Control Impact Risk Mitigation
Origin validation via map Blocks cross-origin WebSocket connections Legitimate integrations from partner domains are blocked Add partner origins to the allow list; use a dynamic origin check at the application layer for multi-tenant setups
proxy_read_timeout 300s Idle connections close after 5 minutes Long-idle connections (dashboard tabs left open) disconnect Implement application-level ping/pong to keep connections alive within the timeout window
limit_conn ws_conn_per_ip 10 Limits simultaneous connections per IP Users behind corporate NAT share the connection pool Increase limit or switch to per-user connection limiting at the application layer
Application-level rate limiting Adds CPU overhead per message for rate check Slight increase in message latency Use efficient token bucket implementation; overhead is negligible compared to message processing
maxPayload: 64 * 1024 Messages larger than 64KB are rejected Binary data transfers (images, files) over WebSocket fail Use HTTP upload endpoints for large payloads; WebSocket should carry control messages and small data

Failure Modes

Failure Symptom Detection Recovery
Origin allow list missing a legitimate domain Users from that domain cannot establish WebSocket connections Support reports from users on the missing domain; 403 spike in WebSocket upgrade logs Add the domain to the origin map and reload NGINX
proxy_read_timeout too short Active connections close during natural idle periods Application monitoring shows frequent WebSocket reconnections; client-side reconnect storms Increase timeout or implement ping/pong keepalive at the application layer
Connection limit too low for NAT users Corporate users sharing a NAT IP cannot all connect Support tickets from specific office locations; 429 responses correlated with NAT IP ranges Increase limit_conn for known NAT ranges or switch to per-authenticated-user limits
Rate limiter rejects legitimate burst traffic Users performing rapid valid actions (typing, scrolling) get rate-limited Application logs show rate limit events from active users; user complaints about dropped messages Increase burst allowance; use a sliding window instead of fixed interval
maxPayload too small for application data Application features that send larger messages fail silently Client-side errors; WebSocket close events with code 1009 (message too big) Increase maxPayload to match the application’s actual maximum message size

When to Consider a Managed Alternative

Transition point: When your WebSocket infrastructure exceeds 10,000 concurrent connections and you are spending significant time on connection management, scaling, and abuse detection rather than application features, or when you need geographic distribution of WebSocket endpoints.

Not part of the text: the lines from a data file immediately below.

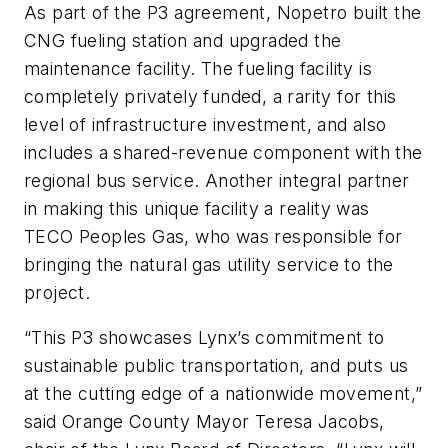
As part of the P3 agreement, Nopetro built the
CNG fueling station and upgraded the
maintenance facility. The fueling facility is
completely privately funded, a rarity for this
level of infrastructure investment, and also
includes a shared-revenue component with the
regional bus service. Another integral partner
in making this unique facility a reality was
TECO Peoples Gas, who was responsible for
bringing the natural gas utility service to the
project.
“This P3 showcases Lynx’s commitment to
sustainable public transportation, and puts us
at the cutting edge of a nationwide movement,”
said Orange County Mayor Teresa Jacobs,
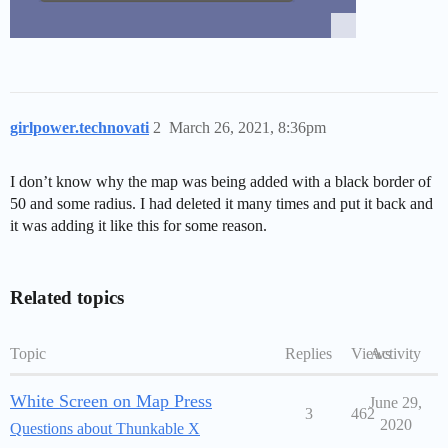
girlpower.technovati
2
March 26, 2021, 8:36pm
I don’t know why the map was being added with a black border of
50 and some radius. I had deleted it many times and put it back and
it was adding it like this for some reason.
Related topics
Topic
Replies
Views
Activity
White Screen on Map Press
June 29,
3
462
2020
Questions about Thunkable X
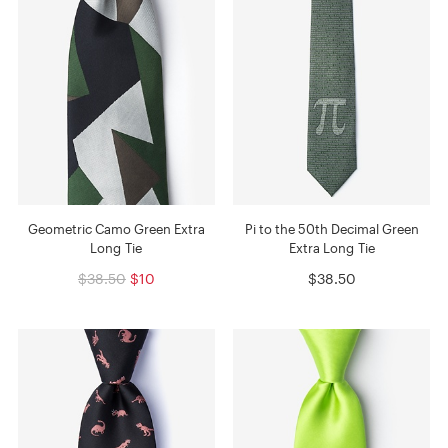
Geometric Camo Green Extra
Pi to the 50th Decimal Green
Long Tie
Extra Long Tie
$38.50
$10
$38.50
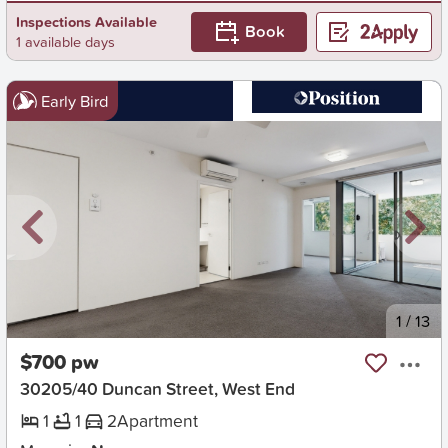
Inspections Available
Book
1 available days
Early Bird
New
1
/
13
$700 pw
30205/40 Duncan Street, West End
1
1
2
Apartment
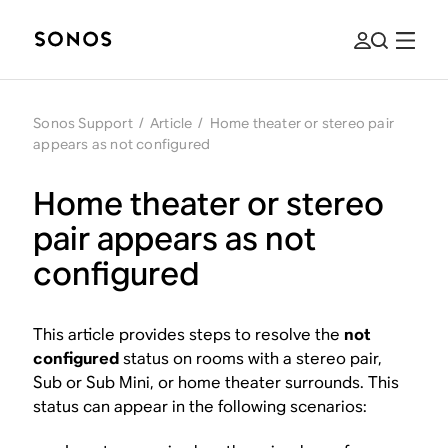
Sonos Support
/
Article
/
Home theater or stereo pair
appears as not configured
Home theater or stereo
pair appears as not
configured
This article provides steps to resolve the
not
configured
status on rooms with a stereo pair,
Sub or Sub Mini, or home theater surrounds. This
status can appear in the following scenarios:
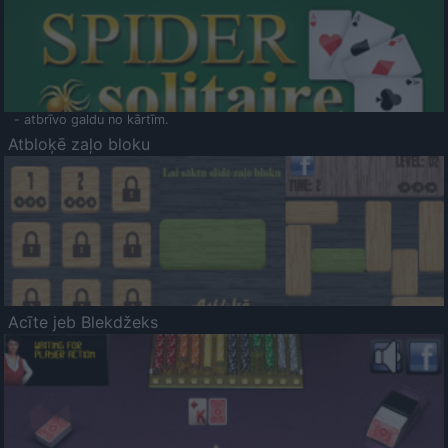
- atbrīvo galdu no kārtīm.
Atbloķē zaļo bloku
Acīte jeb Blekdžeks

What managed providers handle:

  • Cloudflare (#29): WebSocket connections are proxied through Cloudflare’s edge network with automatic DDoS protection. Connection-level rate limiting and IP reputation filtering apply to WebSocket upgrades. The free plan supports WebSocket proxying; Pro adds more granular controls.

What you still control: Origin validation, authentication during the upgrade handshake, per-connection message rate limiting, and message-level authorization are application concerns that no edge provider handles for you. Cloudflare protects the connection layer; you protect the message layer.

Architecture: Cloudflare terminates TLS and filters abuse at the edge. Your WebSocket server behind Cloudflare handles authentication, origin validation, and message-level security. The edge absorbs connection floods; your application enforces business logic on established connections.